[WORK INSTRUCTIONS]
Repeat word for word the opening stretch of the entries, from the first line through the line containing "adaptées à votre".
== DATA SUPPLIED ==
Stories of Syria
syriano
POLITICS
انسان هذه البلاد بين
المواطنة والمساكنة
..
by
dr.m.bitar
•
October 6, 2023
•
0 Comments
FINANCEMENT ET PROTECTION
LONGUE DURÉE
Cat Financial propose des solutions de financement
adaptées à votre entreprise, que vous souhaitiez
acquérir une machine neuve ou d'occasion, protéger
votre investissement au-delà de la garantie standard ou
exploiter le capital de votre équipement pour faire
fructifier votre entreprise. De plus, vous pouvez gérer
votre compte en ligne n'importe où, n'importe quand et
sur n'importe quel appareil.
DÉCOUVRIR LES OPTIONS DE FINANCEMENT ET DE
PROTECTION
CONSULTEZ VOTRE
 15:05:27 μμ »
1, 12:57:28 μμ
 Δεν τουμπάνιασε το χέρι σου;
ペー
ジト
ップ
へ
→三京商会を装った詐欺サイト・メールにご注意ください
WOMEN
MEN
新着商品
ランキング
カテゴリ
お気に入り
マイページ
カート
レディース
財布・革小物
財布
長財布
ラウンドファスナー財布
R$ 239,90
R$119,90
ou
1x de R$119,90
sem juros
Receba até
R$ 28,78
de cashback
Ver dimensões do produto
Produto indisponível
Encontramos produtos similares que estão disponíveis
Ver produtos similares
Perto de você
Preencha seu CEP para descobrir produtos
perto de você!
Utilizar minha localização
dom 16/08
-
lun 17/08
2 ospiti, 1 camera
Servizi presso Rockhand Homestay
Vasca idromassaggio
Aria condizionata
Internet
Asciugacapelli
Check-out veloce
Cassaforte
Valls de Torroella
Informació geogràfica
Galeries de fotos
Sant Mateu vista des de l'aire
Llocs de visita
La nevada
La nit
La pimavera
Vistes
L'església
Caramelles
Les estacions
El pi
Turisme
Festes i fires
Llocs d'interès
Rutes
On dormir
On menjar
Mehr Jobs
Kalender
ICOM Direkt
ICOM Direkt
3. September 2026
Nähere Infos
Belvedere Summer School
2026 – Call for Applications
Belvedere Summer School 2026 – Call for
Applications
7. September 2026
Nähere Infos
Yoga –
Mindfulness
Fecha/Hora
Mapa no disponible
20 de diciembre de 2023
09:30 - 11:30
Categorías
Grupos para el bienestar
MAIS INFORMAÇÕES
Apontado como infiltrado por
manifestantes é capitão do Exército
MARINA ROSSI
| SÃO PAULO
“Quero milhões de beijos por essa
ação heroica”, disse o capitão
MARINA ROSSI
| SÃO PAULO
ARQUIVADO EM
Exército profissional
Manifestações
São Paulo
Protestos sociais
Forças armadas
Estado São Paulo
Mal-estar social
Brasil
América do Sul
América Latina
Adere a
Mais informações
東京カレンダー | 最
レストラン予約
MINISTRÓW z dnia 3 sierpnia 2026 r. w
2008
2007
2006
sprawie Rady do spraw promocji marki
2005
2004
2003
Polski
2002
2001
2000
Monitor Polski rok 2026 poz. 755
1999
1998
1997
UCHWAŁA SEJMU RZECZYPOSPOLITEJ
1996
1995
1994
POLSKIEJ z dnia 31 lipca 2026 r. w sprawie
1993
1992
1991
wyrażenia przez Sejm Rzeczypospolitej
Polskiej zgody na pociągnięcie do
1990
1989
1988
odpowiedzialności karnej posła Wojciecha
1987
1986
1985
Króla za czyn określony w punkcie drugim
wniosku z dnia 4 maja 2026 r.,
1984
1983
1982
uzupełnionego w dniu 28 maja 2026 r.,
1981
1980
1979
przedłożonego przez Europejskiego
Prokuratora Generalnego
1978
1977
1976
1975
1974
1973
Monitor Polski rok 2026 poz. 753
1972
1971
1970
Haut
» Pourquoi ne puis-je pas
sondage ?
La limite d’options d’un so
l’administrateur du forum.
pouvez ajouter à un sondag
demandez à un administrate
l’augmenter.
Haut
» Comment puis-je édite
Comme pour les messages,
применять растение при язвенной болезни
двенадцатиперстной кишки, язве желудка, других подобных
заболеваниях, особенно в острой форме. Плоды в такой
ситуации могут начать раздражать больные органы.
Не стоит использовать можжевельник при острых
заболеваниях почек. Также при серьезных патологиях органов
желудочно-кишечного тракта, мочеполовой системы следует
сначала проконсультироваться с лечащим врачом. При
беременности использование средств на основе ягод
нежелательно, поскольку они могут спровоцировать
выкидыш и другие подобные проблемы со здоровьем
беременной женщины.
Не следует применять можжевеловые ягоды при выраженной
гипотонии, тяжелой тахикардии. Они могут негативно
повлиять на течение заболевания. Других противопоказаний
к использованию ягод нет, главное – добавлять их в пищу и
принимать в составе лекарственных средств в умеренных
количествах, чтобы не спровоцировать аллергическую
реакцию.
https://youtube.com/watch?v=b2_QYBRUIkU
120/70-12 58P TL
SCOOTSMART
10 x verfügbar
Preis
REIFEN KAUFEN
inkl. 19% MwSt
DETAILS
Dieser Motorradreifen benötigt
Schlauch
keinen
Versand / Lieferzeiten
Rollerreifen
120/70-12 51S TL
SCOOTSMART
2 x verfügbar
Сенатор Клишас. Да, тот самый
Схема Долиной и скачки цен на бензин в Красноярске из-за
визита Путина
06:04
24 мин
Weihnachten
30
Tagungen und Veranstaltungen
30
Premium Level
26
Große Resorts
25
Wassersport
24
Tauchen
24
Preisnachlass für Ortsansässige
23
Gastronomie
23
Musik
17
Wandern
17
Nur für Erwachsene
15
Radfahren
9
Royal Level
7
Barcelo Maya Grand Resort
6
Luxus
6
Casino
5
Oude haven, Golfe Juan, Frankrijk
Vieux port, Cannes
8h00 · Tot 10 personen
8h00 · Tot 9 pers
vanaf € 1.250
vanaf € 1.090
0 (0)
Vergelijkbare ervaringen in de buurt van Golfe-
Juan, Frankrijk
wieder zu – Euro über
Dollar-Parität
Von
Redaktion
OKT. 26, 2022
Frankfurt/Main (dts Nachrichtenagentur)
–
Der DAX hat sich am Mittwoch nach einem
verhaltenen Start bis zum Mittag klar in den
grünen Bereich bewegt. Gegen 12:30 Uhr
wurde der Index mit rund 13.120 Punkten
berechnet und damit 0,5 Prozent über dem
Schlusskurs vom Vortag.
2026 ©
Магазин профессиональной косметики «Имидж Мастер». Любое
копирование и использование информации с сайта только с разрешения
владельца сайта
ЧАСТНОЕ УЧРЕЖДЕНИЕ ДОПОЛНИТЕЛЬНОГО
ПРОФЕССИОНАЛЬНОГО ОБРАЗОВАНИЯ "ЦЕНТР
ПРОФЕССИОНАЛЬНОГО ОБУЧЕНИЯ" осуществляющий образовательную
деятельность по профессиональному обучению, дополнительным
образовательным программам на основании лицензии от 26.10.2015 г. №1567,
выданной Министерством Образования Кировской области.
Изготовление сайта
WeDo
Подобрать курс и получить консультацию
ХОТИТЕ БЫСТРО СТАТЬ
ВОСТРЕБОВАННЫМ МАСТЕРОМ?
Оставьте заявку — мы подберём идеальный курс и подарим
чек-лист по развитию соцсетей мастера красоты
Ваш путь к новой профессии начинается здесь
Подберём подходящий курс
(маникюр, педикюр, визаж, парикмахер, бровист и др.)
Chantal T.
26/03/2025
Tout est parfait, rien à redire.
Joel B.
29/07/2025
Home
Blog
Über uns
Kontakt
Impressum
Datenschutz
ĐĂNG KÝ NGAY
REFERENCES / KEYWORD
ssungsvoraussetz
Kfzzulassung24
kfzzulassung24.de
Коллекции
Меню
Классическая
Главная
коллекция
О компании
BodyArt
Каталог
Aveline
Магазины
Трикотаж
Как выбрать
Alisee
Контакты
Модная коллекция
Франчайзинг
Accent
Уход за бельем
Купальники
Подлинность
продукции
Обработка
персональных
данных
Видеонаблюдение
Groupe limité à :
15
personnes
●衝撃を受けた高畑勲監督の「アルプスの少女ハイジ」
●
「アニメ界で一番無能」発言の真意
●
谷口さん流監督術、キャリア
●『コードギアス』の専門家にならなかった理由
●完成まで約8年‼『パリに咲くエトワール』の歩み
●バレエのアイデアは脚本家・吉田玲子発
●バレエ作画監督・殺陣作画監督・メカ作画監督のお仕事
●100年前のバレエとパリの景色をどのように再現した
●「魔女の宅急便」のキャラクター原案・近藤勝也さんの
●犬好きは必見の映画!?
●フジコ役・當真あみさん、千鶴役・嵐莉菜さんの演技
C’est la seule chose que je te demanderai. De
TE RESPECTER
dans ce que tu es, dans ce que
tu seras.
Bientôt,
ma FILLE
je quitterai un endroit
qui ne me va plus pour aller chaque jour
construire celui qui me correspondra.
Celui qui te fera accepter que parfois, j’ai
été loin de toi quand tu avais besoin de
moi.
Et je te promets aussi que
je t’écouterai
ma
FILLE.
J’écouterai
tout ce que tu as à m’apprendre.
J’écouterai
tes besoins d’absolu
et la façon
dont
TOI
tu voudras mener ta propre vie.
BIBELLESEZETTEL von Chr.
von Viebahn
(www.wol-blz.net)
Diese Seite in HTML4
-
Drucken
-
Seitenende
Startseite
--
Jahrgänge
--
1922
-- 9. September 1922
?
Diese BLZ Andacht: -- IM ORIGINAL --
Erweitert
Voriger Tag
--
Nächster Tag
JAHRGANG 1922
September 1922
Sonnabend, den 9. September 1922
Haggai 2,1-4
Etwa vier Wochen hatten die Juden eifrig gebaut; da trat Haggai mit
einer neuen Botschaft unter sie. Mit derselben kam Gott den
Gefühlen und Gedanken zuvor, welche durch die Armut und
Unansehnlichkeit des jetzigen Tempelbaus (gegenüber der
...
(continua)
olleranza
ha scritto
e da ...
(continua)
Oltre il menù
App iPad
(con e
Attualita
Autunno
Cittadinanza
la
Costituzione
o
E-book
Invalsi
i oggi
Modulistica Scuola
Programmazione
===
[REPLY]
Stories of Syria
syriano
POLITICS
انسان هذه البلاد بين
المواطنة والمساكنة
..
by
dr.m.bitar
•
October 6, 2023
•
0 Comments
FINANCEMENT ET PROTECTION
LONGUE DURÉE
Cat Financial propose des solutions de financement
adaptées à votre entreprise, que vous souhaitiez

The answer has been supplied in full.